OBJECTIVES
  1. Specify the user requirements and overall architecture of the linguistic resource modules in the SDS development platform.
  2. Integrate the ontology evolution and grammar induction modules into the platform.
  3. Prototype, clean-up and package the linguistic resources for the specified domains and languages.
  4. Evaluate the platform, data and services.
Development of speech services in various domains/languages will be crucial for the evaluation of the resulting
platform and its ability to meet application development requirements.

DESCRIPTION OF WORK

  • Platform, Data and Evaluation Metrics Specification: First the user requirements for speech service creation using the platform and associated linguistic data will be collected for two scenarios: porting to a new domain and porting (an existing application) to a new language. These requirements will be used to drive the design of the platform and data architecture, as well as, the design of the interfaces for enriching linguistic resources. Domains, languages, speech services and data formats that will be supported in PortDial will be fully defined in this task. Also the evaluation metrics for determining the quality and effort associated with the creation of ontologies and inducing grammars for SDS will be fully defined in this task.
  • Integration of the Ontology Evolution Module: The best performing ontology evolution algorithms will be selected and integrated into the speech services prototyping platform. An interface for post-editing of ontologies will be designed specifically for SDS systems (a Protégé plug-in) and integrated in the platform. Edited ontologies will be transformed and represented internally in a flat database schema to ensure scalability and easy integration with VXML.
  • Integration of the Grammar Induction Modules: We will select the best of breed grammar induction algorithms for integration into the platform for the domain porting and language porting scenarios. The grammar enrichment interfaces  will be also integrated into the platform, following the architecture specified above. Practical grammar design issues will be investigated here related to handling ill-formed spontaneous speech, e.g., false-starts and hesitations. Design choices will be made for resource-rich and resource-poor domains.

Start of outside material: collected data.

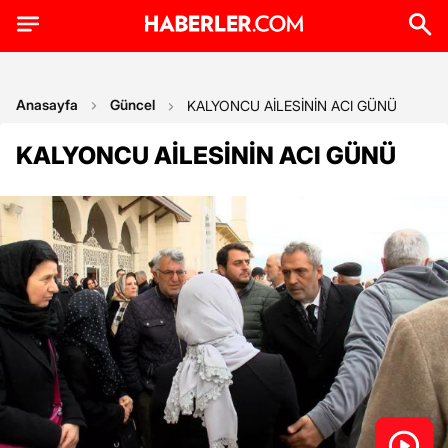
Anasayfa
Güncel
KALYONCU AİLESİNİN ACI GÜNÜ
KALYONCU AİLESİNİN ACI GÜNÜ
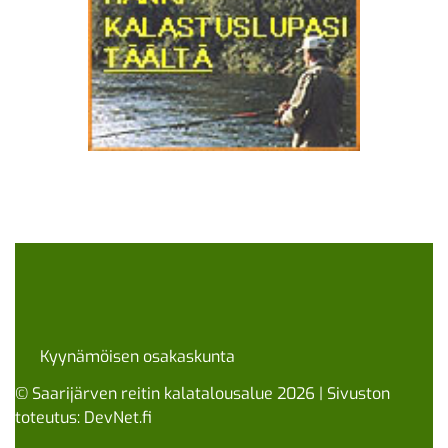
Kyynämöisen osakaskunta
© Saarijärven reitin kalatalousalue 2026 | Sivuston
toteutus:
DevNet.fi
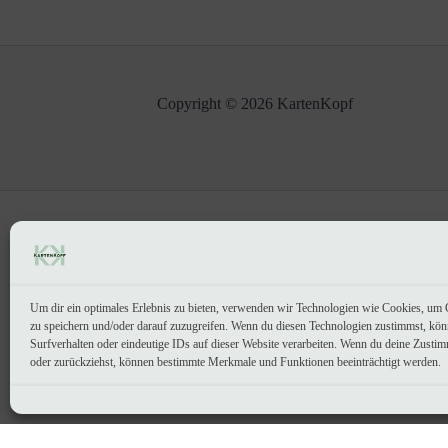
Copyright © 2026 KartenKopf
Um dir ein optimales Erlebnis zu bieten, verwenden wir Technologien wie Cookies, um 
zu speichern und/oder darauf zuzugreifen. Wenn du diesen Technologien zustimmst, kö
Surfverhalten oder eindeutige IDs auf dieser Website verarbeiten. Wenn du deine Zustimm
oder zurückziehst, können bestimmte Merkmale und Funktionen beeinträchtigt werden.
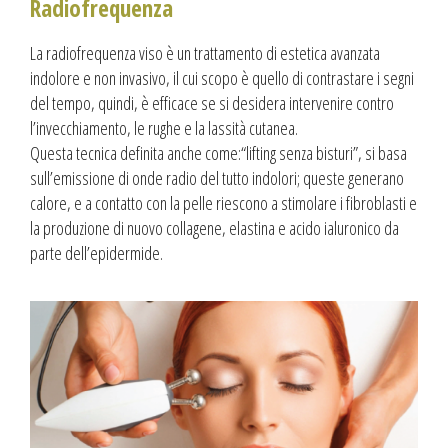
Radiofrequenza
La radiofrequenza viso è un trattamento di estetica avanzata
indolore e non invasivo, il cui scopo è quello di contrastare i segni
del tempo, quindi, è efficace se si desidera intervenire contro
l’invecchiamento, le rughe e la lassità cutanea.
Questa tecnica definita anche come:“lifting senza bisturi”, si basa
sull’emissione di onde radio del tutto indolori; queste generano
calore, e a contatto con la pelle riescono a stimolare i fibroblasti e
la produzione di nuovo collagene, elastina e acido ialuronico da
parte dell’epidermide.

  • Data Cleanup and Prototype Services Creation: Using the platform we will generate and post-edit (clean-up) linguistic resources (domain ontologies, grammars) for the specified domains and languages. We will also fully prototype (at least four) speech services covering both resource-rich and resource-poor domains, as well as, multiple languages. These services will be used for evaluation purposes.
  • Evaluation of Data, Platform and Services: We will evaluate the algorithms for ontology enrichment and grammar induction, as well as, the evaluation of the data, platforms and services created with these algorithms. The evaluation will focus on ease of development for the platform (for both experienced professionals and new entrants); precision/recall for data; concept accuracy, recognition accuracy, domain coverage and cross-domain compatibility for services.